(Saved data entries)
━━━━━━━━━━━━━━━━━━━━

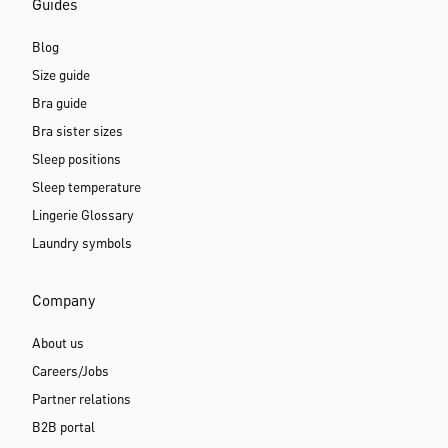
Guides
Blog
Size guide
Bra guide
Bra sister sizes
Sleep positions
Sleep temperature
Lingerie Glossary
Laundry symbols
Company
About us
Careers/Jobs
Partner relations
B2B portal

━━━━━━━━━━━━━━━━━━━━

__WHAT IS EXPECTED__. Print out every record above exactly as given. Do not include the pictures.

__EXERCISE OUTPUT__.
Guides
Blog
Size guide
Bra guide
Bra sister sizes
Sleep positions
Sleep temperature
Lingerie Glossary
Laundry symbols
Company
About us
Careers/Jobs
Partner relations
B2B portal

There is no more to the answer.